> [Exercise goal] Please transcribe only the lines from the one holding "Xuất xứ: Hưng Việt" through the final line of the data, both included, with no pictures.

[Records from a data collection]

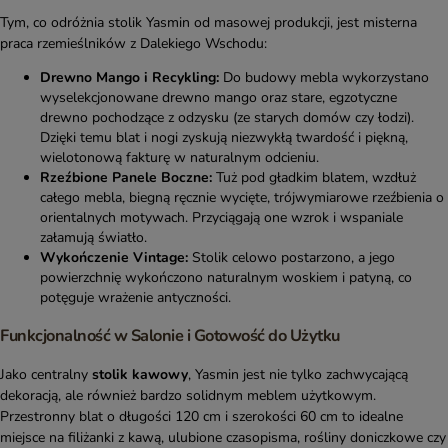
Tym, co odróżnia stolik Yasmin od masowej produkcji, jest misterna
praca rzemieślników z Dalekiego Wschodu:
Drewno Mango i Recykling:
Do budowy mebla wykorzystano
wyselekcjonowane drewno mango oraz stare, egzotyczne
drewno pochodzące z odzysku (ze starych domów czy łodzi).
Dzięki temu blat i nogi zyskują niezwykłą twardość i piękną,
wielotonową fakturę w naturalnym odcieniu.
Rzeźbione Panele Boczne:
Tuż pod gładkim blatem, wzdłuż
całego mebla, biegną ręcznie wycięte, trójwymiarowe rzeźbienia o
orientalnych motywach. Przyciągają one wzrok i wspaniale
załamują światło.
Wykończenie Vintage:
Stolik celowo postarzono, a jego
powierzchnię wykończono naturalnym woskiem i patyną, co
potęguje wrażenie antyczności.
Funkcjonalność w Salonie i Gotowość do Użytku
Jako centralny
stolik kawowy
, Yasmin jest nie tylko zachwycającą
dekoracją, ale również bardzo solidnym meblem użytkowym.
Przestronny blat o długości 120 cm i szerokości 60 cm to idealne
miejsce na filiżanki z kawą, ulubione czasopisma, rośliny doniczkowe czy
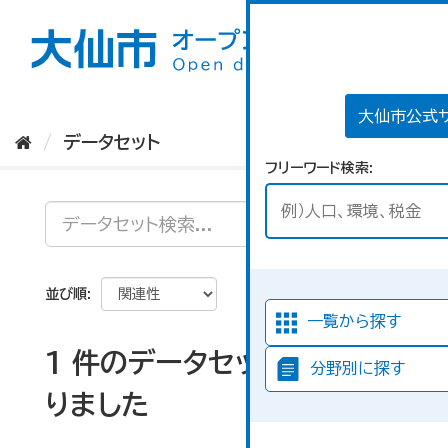
ス
キ
ッ
プ
し
て
大仙市公式
内
データセット
容
フリーワード検索
へ
並び順
一覧から探す
1 件のデータセットが見つか
分野別に探す
りました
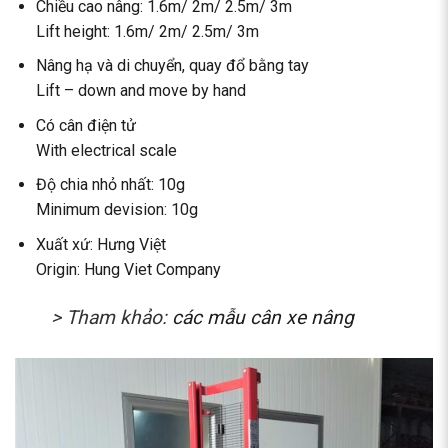
Chiều cao nâng: 1.6m/ 2m/ 2.5m/ 3m
Lift height: 1.6m/ 2m/ 2.5m/ 3m
Nâng hạ và di chuyển, quay đổ bằng tay
Lift – down and move by hand
Có cân điện tử
With electrical scale
Độ chia nhỏ nhất: 10g
Minimum devision: 10g
Xuất xứ: Hưng Việt
Origin: Hung Viet Company
> Tham khảo:
các mẫu cân xe nâng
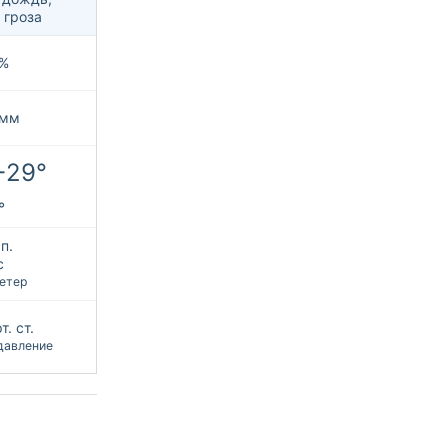
 гроза
%
 мм
+29°
°
п.
с
етер
т. ст.
давление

> [Expected answer]
Xuất xứ: Hưng Việt
Origin: Hung Viet Company
> Tham khảo:
các mẫu cân xe nâng
 гроза
%
 мм
+29°
°
п.
с
етер
т. ст.
давление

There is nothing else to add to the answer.